A more inward-looking Chinese VC market, coupled with a dented risk-taking spirit among its entrepreneurs, is just one way the country could become more enclosed and disconnected from the rest of the world.

China’s data security and privacy laws, especially clauses relating to cross-border data transfers and data security reviews, could jeopardize Chinese companies’ overseas activities, as well as the operations of international companies currently based in China.

Though the evidence is still inconclusive, there is new research showing that the European Union’s General Data Protection Regulation is already hurting the 27-nation bloc’s ability to innovate, as well as its competitiveness. China’s harsher regulatory crackdown could have a far more serious impact.

Such a pessimistic outlook, however, can be avoided.

The first thing Beijing should do is work with U.S. regulators to get Chinese companies to resume listing on American bourses. The current impasse originates in a yearslong dispute over how to allow the U.S. Public Company Accounting Oversight Board to inspect the audit papers for U.S.-listed Chinese companies.

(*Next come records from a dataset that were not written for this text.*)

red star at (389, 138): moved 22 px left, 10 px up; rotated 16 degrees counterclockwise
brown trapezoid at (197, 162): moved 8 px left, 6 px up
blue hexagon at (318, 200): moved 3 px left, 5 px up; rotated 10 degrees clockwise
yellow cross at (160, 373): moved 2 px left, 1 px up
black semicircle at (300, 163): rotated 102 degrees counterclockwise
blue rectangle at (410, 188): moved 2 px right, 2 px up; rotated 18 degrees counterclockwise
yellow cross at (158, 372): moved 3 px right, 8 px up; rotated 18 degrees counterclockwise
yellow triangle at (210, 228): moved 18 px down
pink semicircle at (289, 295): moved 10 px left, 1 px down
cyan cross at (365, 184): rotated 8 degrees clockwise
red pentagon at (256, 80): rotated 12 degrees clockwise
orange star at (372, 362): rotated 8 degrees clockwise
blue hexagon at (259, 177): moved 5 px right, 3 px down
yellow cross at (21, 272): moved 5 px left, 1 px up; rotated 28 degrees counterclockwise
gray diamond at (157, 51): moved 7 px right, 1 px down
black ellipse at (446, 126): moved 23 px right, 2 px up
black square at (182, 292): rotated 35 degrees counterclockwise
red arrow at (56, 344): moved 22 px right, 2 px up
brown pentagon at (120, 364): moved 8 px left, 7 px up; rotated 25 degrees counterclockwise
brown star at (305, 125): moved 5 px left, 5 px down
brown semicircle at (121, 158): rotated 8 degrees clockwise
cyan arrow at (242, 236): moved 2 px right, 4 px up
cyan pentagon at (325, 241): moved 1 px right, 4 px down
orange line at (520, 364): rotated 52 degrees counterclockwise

It was initially a rather simple dispute with a straightforward solution. But recent developments have piled national security, data security and geopolitical power struggles on top of it.

After the phone call between President Joe Biden and Xi last week, this issue could be among a long list of things that the two countries can try to disentangle first.

That would be good for China’s innovation ecosystem, and something Lao-tzu would approve of.

Author: Nina Xiang, Nikkei Asia

Nina Xiang is the founder of China Money Network, a media platform tracking China’s venture and tech sectors. She is the author of “US-China Tech War: What Chinese Tech History Reveals About Future Tech Rivalry.”